Kahve, dünyada en çok tüketilen içeceklerden biri.

Hele de bizde Türk kahvesi deyince akan sular durur.

O kadar önemlidir ki hayatımızda bir kahvenin 40 yıl hatırı bile vardır.

Ama geçtiğimiz günlerde Çağla Şikel'in programında doktor Gürkan Kubilay'ın bir iddiası ortalığı karıştırdı.

Kubilay, şunu söyledi:

"Kahve aslında bir zehirdir!"

Bu sözü de yeni bir tartışmanın fitilini ateşledi.

Tartışmaya Sabah gazetesinin duayen yazarı Hıncal Uluç da katıldı.

Uluç "Sallayın bakalım" başlıklı yazısına "Bu defa da Gürkan Kubilay diye bir doktor sallamış.. Yüksel Aytuğ Kardeşim de, işi gücü kalmamış, sütununda yer vermiş ki, duymayan da duysun ve telaşlansın" diye başladı ve şöyle devam etti:

Bugünlerde çok ihtiyacımız var ya, telaşa, endişeye..

Çağla Şikel'in programında bu doktor "Kahve aslında bir zehirdir" demiş. Bilimsel(!) de bir izah yapmış..

Yüksel "Halt etmiş" dese mesele yok.. Öylece bırakmış..
Bu korona günlerinde bazı doktorlar, adlarını gazetelerde geçirmek için saçmalıyorlar ya..

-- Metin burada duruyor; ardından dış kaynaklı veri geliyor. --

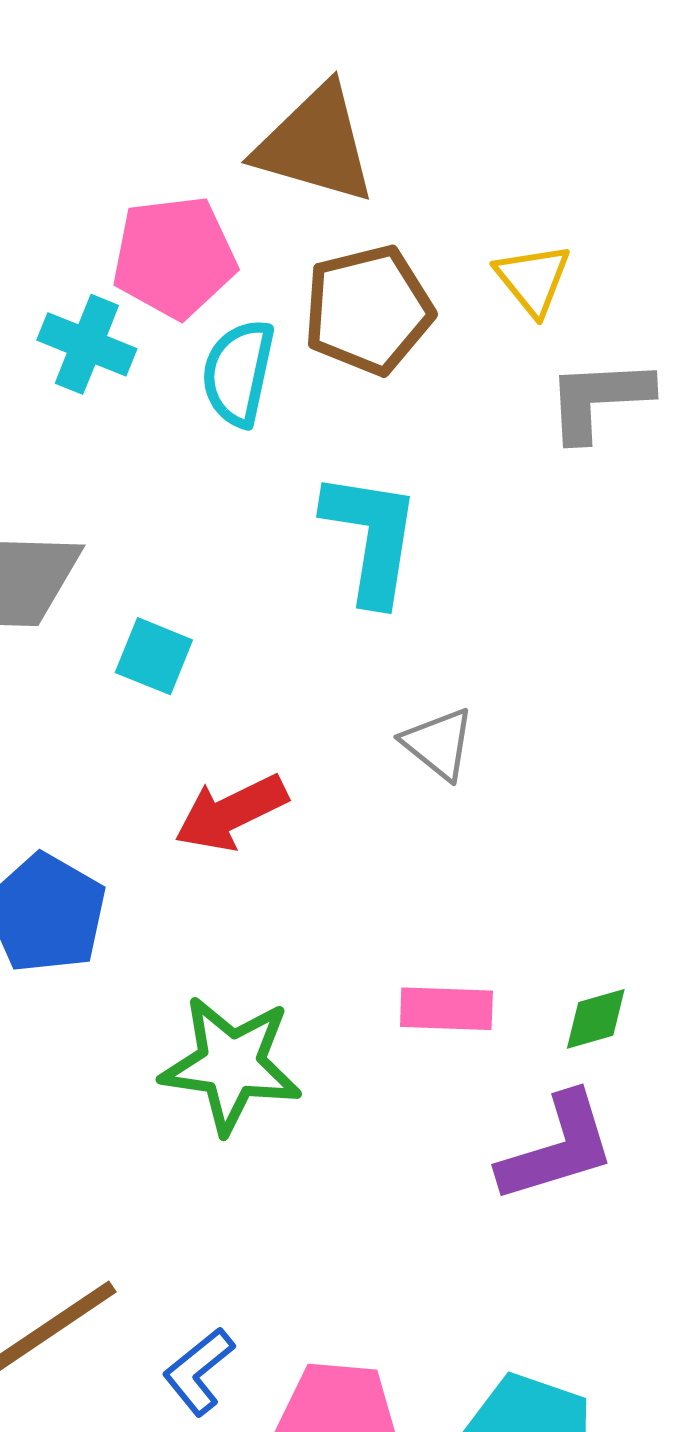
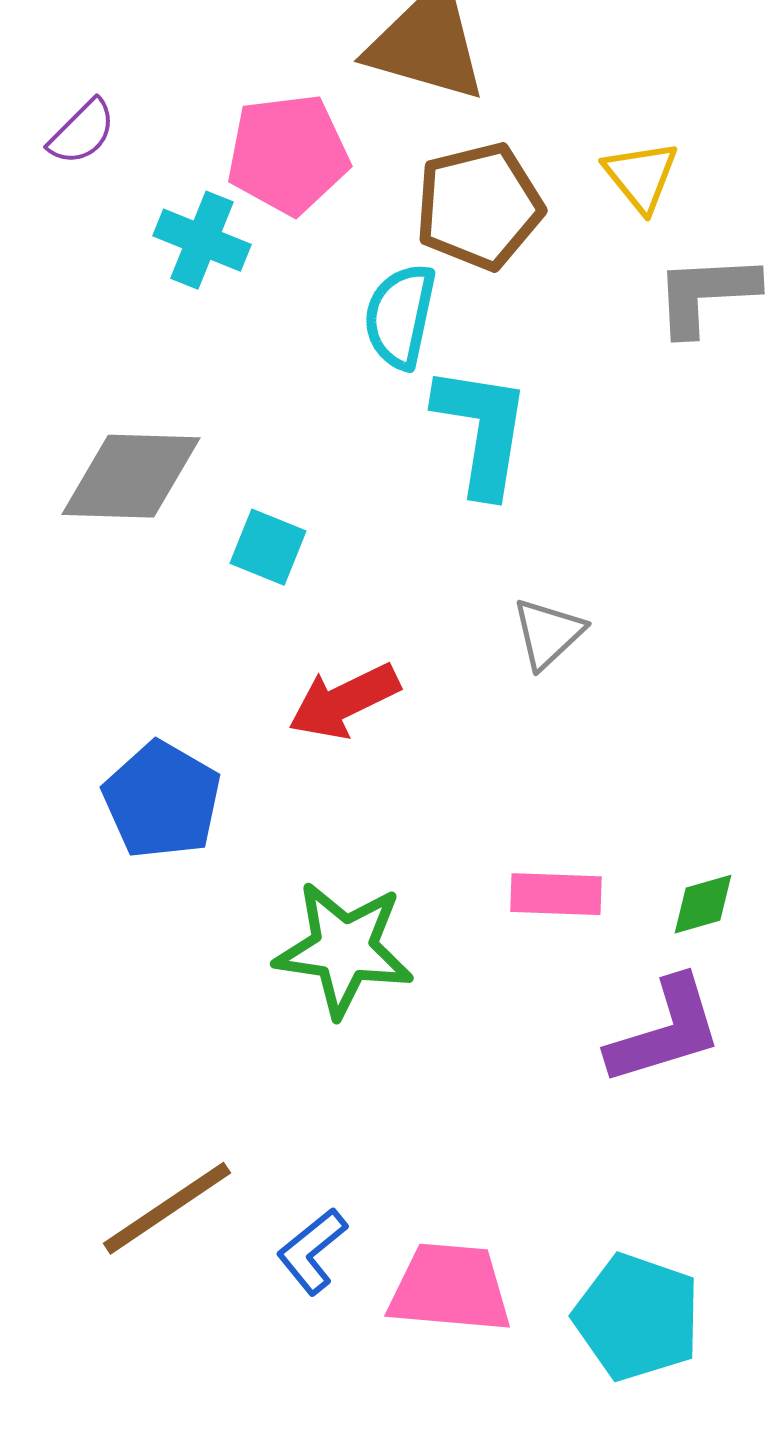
cyan semicircle: (238, 373) -> (400, 316), moved
gray triangle: (438, 744) -> (548, 633), turned 38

Çocukken babaannem bana "Arap olursun" diye kahvenin cezvede kalan telvesini bile tattırmazdı.

Ama 20 yaşından sonra her fırsatta kahve içtim.. Her yemekten sonra, briç oynamak için gittiğimiz kahvede. Pastanelerde.. Günde 7-8 ortalama.."

81 yaşında olduğunu hatırlatan Uluç, şu ifadeleri kullandı:

"Her sabah kalkıp, yazımın başına oturmadan iki kahve içerim. Biri kahvaltıda sütlü neskafe. Öteki, sade Türk kahvesi..
Arkası gelecek.. Öğle yemeğinden sonra.. Öğleden sonra..
Akşam üstü yemekten önce..
Güneş battıktan sonra çay, kahve, kola içmem çünkü. Uykum kaçar.
Üniversite hayatım boyunca ders çalışarak sabahlamak için, gece boyu beş altı kahve içerdik. Ordan kalmış, kahvenin uyku kaçırdığı hissim..
Ama Mustafa Denizli Hocam tam tersidir.
Çeşme'de tatil yaptığımız günlerde, gece yarısından sonra yatmaya kahve içmeden gitmezdi. O da kahve içmezse uyuyamaz çünkü..
İşler düzelsin, bana bir kahveye gelin Gürkan Hocam da, anlatın, olur mu?."